Newspaper headlines: Rail fares and Big Ben bong!

The 3.6% rise in rail fares was met with "fury", according to the Daily Express.

The Times says Transport Secretary Chris Grayling is being urged to change the way fares are calculated.

It says "the wrong kind of inflation" is a legitimate commuter complaint, as they are getting "fleeced" by the use of the RPI rather than CPI measure of inflation.

Under the headline "Freeze fares", the Daily Mirror says the Lib Dems are asking if fuel duty can be frozen, why not train tickets?

The Sun says it is time Mr Grayling put himself on the side of the consumer rather than the rail companies.

MPs are set to review the plan to silence Big Ben during a restoration project, because of health and safety concerns, according to the Daily Mail.

The paper says MPs who signed off on the scheme did not know the bell would be out of action for four years.

The Unite trade union has told the Daily Telegraph that it has no objection to the bell being rung when workers are off site.

The Spectator's Damian Thompson, writing in the Sun, suggests Westminster bureaucrats should be locked in Big Ben's tower until they have devised a new plan.

The i newspaper columnist Ben Chu describes the government's proposals for a post-Brexit customs union with the EU - that is simultaneously not a customs union - as a Schrodinger's Cat scenario that can be politely summed up as "magical unrealism".

The Financial Times says it is a relief that the government accepts the need for a transitional arrangement.

But there is where the good news ends, it says, as ministers still do not seem to have a clear idea of what comes next - bar some wishful thinking.

There is support for Brexit Secretary David Davis in the Sun.

It says he is clearly adopting the right approach as more sensible EU figures realise it is in everyone's interest to reach a customs deal that works.

The lead in the Telegraph reports that the number of babies left brain-damaged by NHS blunders has increased by almost a quarter in one year.

Safety experts have told the paper that a "cult-like fixation" on so-called normal births - those without medical intervention - has led to catastrophic errors.

Health minister Philip Dunne tells the Mail that tackling such tragic failures had been made a priority - but the NHS is one of the safest places in the world to give birth.

The pink knitted "pussy hat" that became a symbolic protest against Donald Trump during the women's march in Washington DC in January has been named as one of the best designs of the year by the Design Museum.

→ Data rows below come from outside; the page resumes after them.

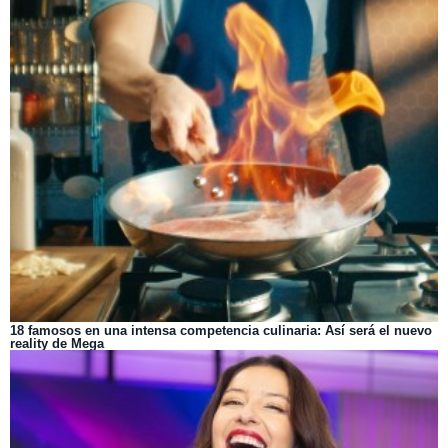
18 famosos en una intensa competencia culinaria: Así será el nuevo
reality de Mega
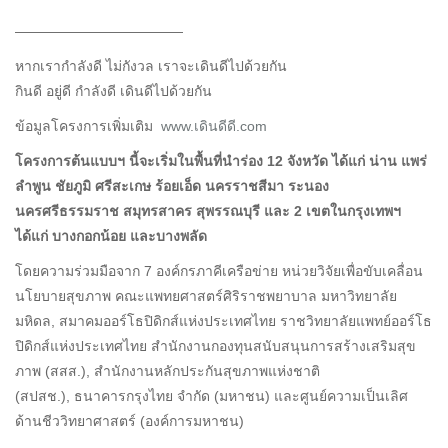
————————————
หากเรากำลังดี ไม่กังวล เราจะเดินดีไปด้วยกัน
กินดี อยู่ดี กำลังดี เดินดีไปด้วยกัน
ข้อมูลโครงการเพิ่มเติม
www.เดินดีดี.com
โครงการต้นแบบฯ นี้จะเริ่มในพื้นที่นำร่อง 12 จังหวัด ได้แก่ น่าน แพร่
ลำพูน ชัยภูมิ ศรีสะเกษ ร้อยเอ็ด นครราชสีมา ระนอง
นครศรีธรรมราช สมุทรสาคร สุพรรณบุรี และ 2 เขตในกรุงเทพฯ
ได้แก่ บางกอกน้อย และบางพลัด
โดยความร่วมมือจาก 7 องค์กรภาคีเครือข่าย หน่วยวิจัยเพื่อขับเคลื่อน
นโยบายสุขภาพ คณะแพทยศาสตร์ศิริราชพยาบาล มหาวิทยาลัย
มหิดล, สมาคมออร์โธปิดิกส์แห่งประเทศไทย ราชวิทยาลัยแพทย์ออร์โธ
ปิดิกส์แห่งประเทศไทย สำนักงานกองทุนสนับสนุนการสร้างเสริมสุข
ภาพ (สสส.), สำนักงานหลักประกันสุขภาพแห่งชาติ
(สปสช.), ธนาคารกรุงไทย จำกัด (มหาชน) และศูนย์ความเป็นเลิศ
ด้านชีววิทยาศาสตร์ (องค์การมหาชน)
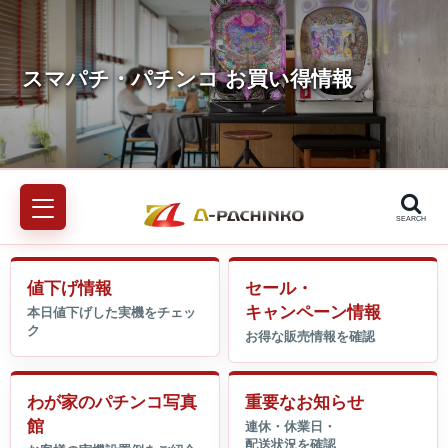
SEARCH
値下げ情報
セール・
キャンペーン情報
わが家のパチンコ写真
重要なお知らせ
館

The Guardian reports that the 60-strong list reflects a tumultuous 12 months of political unrest and "creative popular resistance".

Other items include the Me & EU project - a collection of postcards by UK designers to be sent across Europe.

Rude words have been appearing on giant screens across Hull, the Telegraph reports, because a computer system used to power an art project is unable to understand the Yorkshire accent.

The Hull Speaks installation allows people to translate their thoughts into messages projected at sites including the Humber estuary's tidal barrier.

The artist behind it, Michael Pinsky, says that in time the technology will learn the Hull accent.